Homélie du 19 novembre 2006 - 33e DO

Le Jour du Seigneur

par

fr. Serge-Thomas Bonino

Scénario d’Apocalypse. Dissolution, résorption, de toutes choses dans le chaos primordial, le tohu-bohu des origines, quand les ténèbres couvraient encore la face de l’abîme (Gn 1, 2). Ainsi, annonce Jésus, «le soleil s’obscurcira, la lune ne donnera plus sa lumière; […] et les puissances des cieux seront ébranlées» (Mc 13, 24-25). Quand? A quel moment? A la fin de ce monde, certes, lors de la grande et définitive Pâque de l’Univers, quand le Christ en gloire viendra renouveler et transfigurer le cosmos pour y établir son règne. Mais attention, ne bottons pas trop vite l’Évangile en touche: «en vérité je vous le dis, affirme Jésus à ses disciples, cette génération ne passera pas que tout cela ne soit arrivé» (Mc 13, 30).

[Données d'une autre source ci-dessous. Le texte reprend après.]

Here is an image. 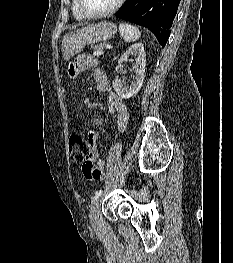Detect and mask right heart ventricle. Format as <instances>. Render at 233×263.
<instances>
[{
	"label": "right heart ventricle",
	"instance_id": "right-heart-ventricle-1",
	"mask_svg": "<svg viewBox=\"0 0 233 263\" xmlns=\"http://www.w3.org/2000/svg\"><path fill=\"white\" fill-rule=\"evenodd\" d=\"M73 15L74 17L77 19V20H83L84 17L80 14L78 8H77V2L76 0H74V3H73Z\"/></svg>",
	"mask_w": 233,
	"mask_h": 263
}]
</instances>
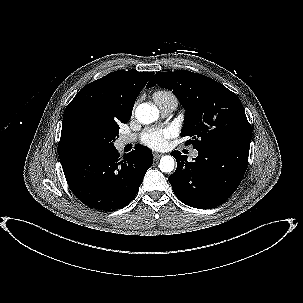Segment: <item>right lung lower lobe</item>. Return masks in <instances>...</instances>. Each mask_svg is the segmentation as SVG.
I'll return each mask as SVG.
<instances>
[{
  "label": "right lung lower lobe",
  "instance_id": "1",
  "mask_svg": "<svg viewBox=\"0 0 303 303\" xmlns=\"http://www.w3.org/2000/svg\"><path fill=\"white\" fill-rule=\"evenodd\" d=\"M152 163V152L146 147L137 145L120 157L113 146L62 164V168L71 191L82 203L114 211L133 200Z\"/></svg>",
  "mask_w": 303,
  "mask_h": 303
}]
</instances>
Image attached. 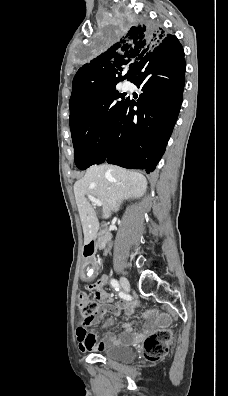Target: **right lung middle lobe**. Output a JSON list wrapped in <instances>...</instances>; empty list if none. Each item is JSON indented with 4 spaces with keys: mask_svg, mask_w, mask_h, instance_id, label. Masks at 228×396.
Here are the masks:
<instances>
[{
    "mask_svg": "<svg viewBox=\"0 0 228 396\" xmlns=\"http://www.w3.org/2000/svg\"><path fill=\"white\" fill-rule=\"evenodd\" d=\"M125 22L115 26L110 35L101 39L94 49L102 51L127 30ZM133 28V27H132ZM115 85L101 94L87 109L70 119L76 166L85 170L93 164L104 162L109 135L125 100ZM121 98L120 101L117 99Z\"/></svg>",
    "mask_w": 228,
    "mask_h": 396,
    "instance_id": "dd1d6c3e",
    "label": "right lung middle lobe"
}]
</instances>
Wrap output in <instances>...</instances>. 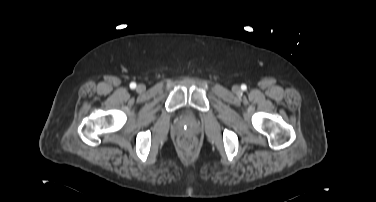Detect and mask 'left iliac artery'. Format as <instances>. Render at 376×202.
I'll use <instances>...</instances> for the list:
<instances>
[{
	"label": "left iliac artery",
	"instance_id": "left-iliac-artery-1",
	"mask_svg": "<svg viewBox=\"0 0 376 202\" xmlns=\"http://www.w3.org/2000/svg\"><path fill=\"white\" fill-rule=\"evenodd\" d=\"M246 88H247L246 85H244V84L241 85V89H242V90H246Z\"/></svg>",
	"mask_w": 376,
	"mask_h": 202
}]
</instances>
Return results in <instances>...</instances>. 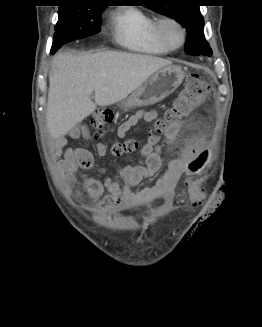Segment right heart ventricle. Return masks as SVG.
<instances>
[{"label": "right heart ventricle", "instance_id": "e07e8e85", "mask_svg": "<svg viewBox=\"0 0 262 327\" xmlns=\"http://www.w3.org/2000/svg\"><path fill=\"white\" fill-rule=\"evenodd\" d=\"M157 18L136 8L119 10L113 18L114 40L121 47L144 54L164 55L172 49L159 38Z\"/></svg>", "mask_w": 262, "mask_h": 327}]
</instances>
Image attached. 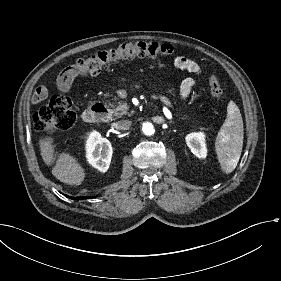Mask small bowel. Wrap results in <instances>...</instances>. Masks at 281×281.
I'll list each match as a JSON object with an SVG mask.
<instances>
[{
  "mask_svg": "<svg viewBox=\"0 0 281 281\" xmlns=\"http://www.w3.org/2000/svg\"><path fill=\"white\" fill-rule=\"evenodd\" d=\"M173 64L181 70H185L196 75L201 72V68L196 62L185 57L175 58L173 60ZM77 75L78 73L75 66L65 68L58 76L57 84L59 90L61 92H68ZM194 86L195 80L193 78L185 79L180 86V97L182 99H186L190 95ZM48 99L49 94L47 93V89L44 86H39L35 91V96L32 97V102L44 103Z\"/></svg>",
  "mask_w": 281,
  "mask_h": 281,
  "instance_id": "small-bowel-1",
  "label": "small bowel"
}]
</instances>
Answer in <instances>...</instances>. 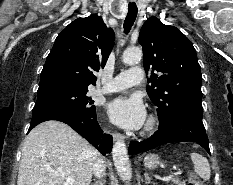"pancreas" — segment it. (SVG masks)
Returning a JSON list of instances; mask_svg holds the SVG:
<instances>
[{"label": "pancreas", "mask_w": 233, "mask_h": 185, "mask_svg": "<svg viewBox=\"0 0 233 185\" xmlns=\"http://www.w3.org/2000/svg\"><path fill=\"white\" fill-rule=\"evenodd\" d=\"M172 182L175 184V185H186L185 184V181H182L180 180L179 178H173Z\"/></svg>", "instance_id": "pancreas-1"}]
</instances>
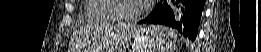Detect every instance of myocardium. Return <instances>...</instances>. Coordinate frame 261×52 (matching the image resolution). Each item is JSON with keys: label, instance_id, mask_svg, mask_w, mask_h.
I'll use <instances>...</instances> for the list:
<instances>
[{"label": "myocardium", "instance_id": "f54148a6", "mask_svg": "<svg viewBox=\"0 0 261 52\" xmlns=\"http://www.w3.org/2000/svg\"><path fill=\"white\" fill-rule=\"evenodd\" d=\"M120 1H128V0H114L113 1L112 9L114 11V15L116 16V18L118 19L119 22H124V23L136 22L145 14L146 5H145V3L140 2V7L134 15H132V16L120 15L117 12V5H118V2H120Z\"/></svg>", "mask_w": 261, "mask_h": 52}]
</instances>
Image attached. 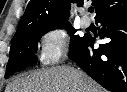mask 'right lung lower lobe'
I'll return each mask as SVG.
<instances>
[{
  "mask_svg": "<svg viewBox=\"0 0 127 92\" xmlns=\"http://www.w3.org/2000/svg\"><path fill=\"white\" fill-rule=\"evenodd\" d=\"M102 26L100 39L110 41L94 49L87 34L81 44L69 52L89 76L112 92H127V8L101 15L96 19Z\"/></svg>",
  "mask_w": 127,
  "mask_h": 92,
  "instance_id": "right-lung-lower-lobe-1",
  "label": "right lung lower lobe"
}]
</instances>
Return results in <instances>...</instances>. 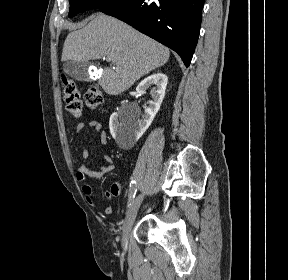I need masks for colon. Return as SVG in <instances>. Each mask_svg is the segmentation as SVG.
<instances>
[{
	"mask_svg": "<svg viewBox=\"0 0 288 280\" xmlns=\"http://www.w3.org/2000/svg\"><path fill=\"white\" fill-rule=\"evenodd\" d=\"M63 91L67 110L75 117L81 116L83 105L95 110L104 100L103 92L97 86H91L86 90L83 102L76 83L67 77H63Z\"/></svg>",
	"mask_w": 288,
	"mask_h": 280,
	"instance_id": "1",
	"label": "colon"
}]
</instances>
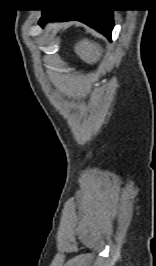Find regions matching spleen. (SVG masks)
<instances>
[{"mask_svg":"<svg viewBox=\"0 0 156 266\" xmlns=\"http://www.w3.org/2000/svg\"><path fill=\"white\" fill-rule=\"evenodd\" d=\"M74 51L82 61L90 65L97 63L101 59L103 53L98 43L86 38L75 44Z\"/></svg>","mask_w":156,"mask_h":266,"instance_id":"1","label":"spleen"}]
</instances>
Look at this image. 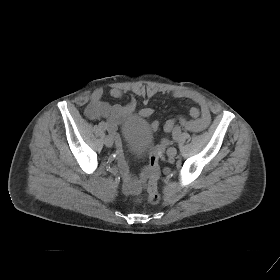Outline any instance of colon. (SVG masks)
Masks as SVG:
<instances>
[{
	"mask_svg": "<svg viewBox=\"0 0 280 280\" xmlns=\"http://www.w3.org/2000/svg\"><path fill=\"white\" fill-rule=\"evenodd\" d=\"M160 175L159 154L156 148H152L149 153L148 165V182L144 195L137 197V201H147L150 204H157L160 200V195L157 188V182Z\"/></svg>",
	"mask_w": 280,
	"mask_h": 280,
	"instance_id": "obj_1",
	"label": "colon"
}]
</instances>
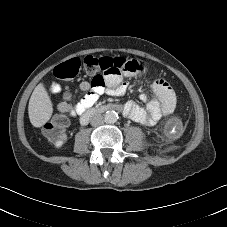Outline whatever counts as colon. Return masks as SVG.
I'll list each match as a JSON object with an SVG mask.
<instances>
[{"label":"colon","mask_w":227,"mask_h":227,"mask_svg":"<svg viewBox=\"0 0 227 227\" xmlns=\"http://www.w3.org/2000/svg\"><path fill=\"white\" fill-rule=\"evenodd\" d=\"M84 66L86 71L93 75L92 83L94 86L104 84V75H120L122 73L134 72L141 73L145 70L143 64L133 59L124 57H97L87 55L83 59L73 58L66 63L57 66L53 70V76L58 80L55 90H60V82H64L74 78ZM62 90V89H61ZM68 93V89L62 90V94ZM68 122V114L60 113L56 120L45 126L44 134L51 139L60 138L59 129L63 128Z\"/></svg>","instance_id":"1"}]
</instances>
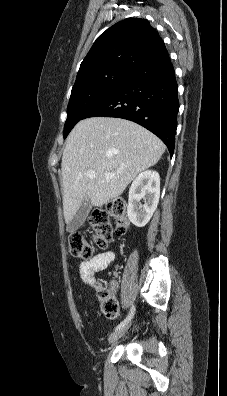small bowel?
I'll return each instance as SVG.
<instances>
[{
    "label": "small bowel",
    "instance_id": "c3829d8e",
    "mask_svg": "<svg viewBox=\"0 0 227 396\" xmlns=\"http://www.w3.org/2000/svg\"><path fill=\"white\" fill-rule=\"evenodd\" d=\"M115 254L112 251H107L100 253L91 259H88L86 261H83L80 264V277L82 281L89 285L92 286L95 282V274L97 272H100L104 269H106L114 260ZM118 289V284L116 282H113L111 284V290L112 292H116Z\"/></svg>",
    "mask_w": 227,
    "mask_h": 396
}]
</instances>
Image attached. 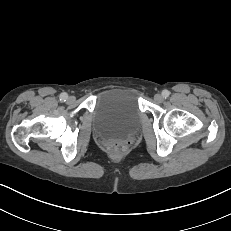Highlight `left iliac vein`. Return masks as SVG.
Wrapping results in <instances>:
<instances>
[{
	"mask_svg": "<svg viewBox=\"0 0 231 231\" xmlns=\"http://www.w3.org/2000/svg\"><path fill=\"white\" fill-rule=\"evenodd\" d=\"M154 100L158 103H161L163 101V96L161 94H155Z\"/></svg>",
	"mask_w": 231,
	"mask_h": 231,
	"instance_id": "left-iliac-vein-1",
	"label": "left iliac vein"
}]
</instances>
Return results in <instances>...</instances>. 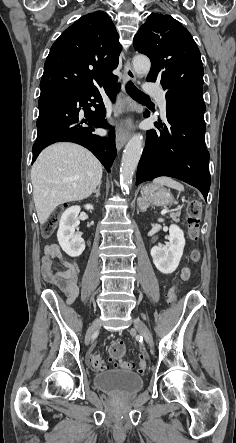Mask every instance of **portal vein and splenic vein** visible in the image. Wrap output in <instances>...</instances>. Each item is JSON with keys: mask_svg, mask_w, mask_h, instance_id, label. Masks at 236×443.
<instances>
[{"mask_svg": "<svg viewBox=\"0 0 236 443\" xmlns=\"http://www.w3.org/2000/svg\"><path fill=\"white\" fill-rule=\"evenodd\" d=\"M166 213H167V210H163V211L161 212L162 215H164V214H166Z\"/></svg>", "mask_w": 236, "mask_h": 443, "instance_id": "18ae733b", "label": "portal vein and splenic vein"}]
</instances>
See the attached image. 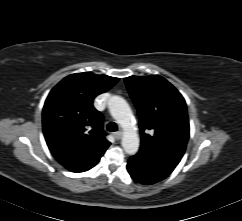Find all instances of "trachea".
<instances>
[{"label": "trachea", "instance_id": "trachea-1", "mask_svg": "<svg viewBox=\"0 0 242 221\" xmlns=\"http://www.w3.org/2000/svg\"><path fill=\"white\" fill-rule=\"evenodd\" d=\"M107 130L111 132L117 131L118 130L117 124L115 122L108 123Z\"/></svg>", "mask_w": 242, "mask_h": 221}]
</instances>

Et, de fait, quelques mois plus tard, ce Vendredi-là, «quand il fut la sixième heure, l’obscurité se fit sur la terre entière jusqu’à la neuvième heure» (Mc 15, 33) et la création elle-même chancela sur ses bases: «La terre trembla, dit saint Matthieu, et les rochers se fendirent» ( Mt 27, 51). Oui, ce Vendredi-là le cosmos a reflué vers la confusion originelle dont Dieu l’avait tiré pour en faire une terre habitable (Is 45, 18). Cet ébranlement, cette régression, les prophètes l’avaient annoncé de longue date. Ce sera, disaient-ils, le Jour du Seigneur.
Dies irae, dies illa. Jour de colère ce jour-là, «jour d’obscurité et de sombres nuages, prophétise Joël, jour de nuées et de ténèbres!» (Jl 2, 2). Car c’est l’«heure et le pouvoir des ténèbres» (Lc 22, 53), l’heure de l’épiphanie – noire – du péché. L’heure où Dieu, dans sa colère, retire sa main et laisse le péché déployer et exhiber sans pudeur son effrayante capacité à détruire, à défaire ce que Dieu avait fait. Ténèbres, sang, cris de haine, confusion, voilà le monde lorsqu’il refuse Dieu! «Voici l’homme» (Jn 19, 5): Jésus en croix, Jésus défiguré, est l’image pitoyable de notre humanité livrée pieds et poings liés aux puissances du mal qu’elle a elle-même déchaînées.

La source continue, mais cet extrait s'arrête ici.